■ Task directions
Check each line below for "Магниты" and give the count of those that have it, nothing else.

■ Dataset records
^^^^

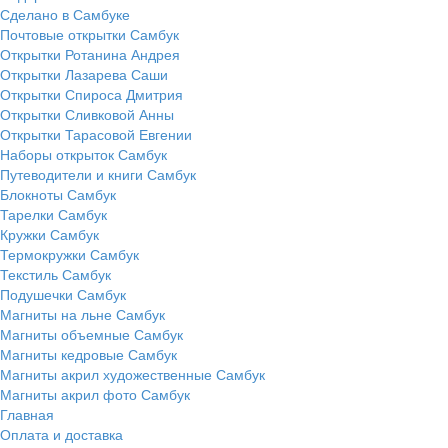
Сделано в Самбуке
Почтовые открытки Самбук
Открытки Ротанина Андрея
Открытки Лазарева Саши
Открытки Спироса Дмитрия
Открытки Сливковой Анны
Открытки Тарасовой Евгении
Наборы открыток Самбук
Путеводители и книги Самбук
Блокноты Самбук
Тарелки Самбук
Кружки Самбук
Термокружки Самбук
Текстиль Самбук
Подушечки Самбук
Магниты на льне Самбук
Магниты объемные Самбук
Магниты кедровые Самбук
Магниты акрил художественные Самбук
Магниты акрил фото Самбук
Главная
Оплата и доставка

^^^^

■ Result for this task
5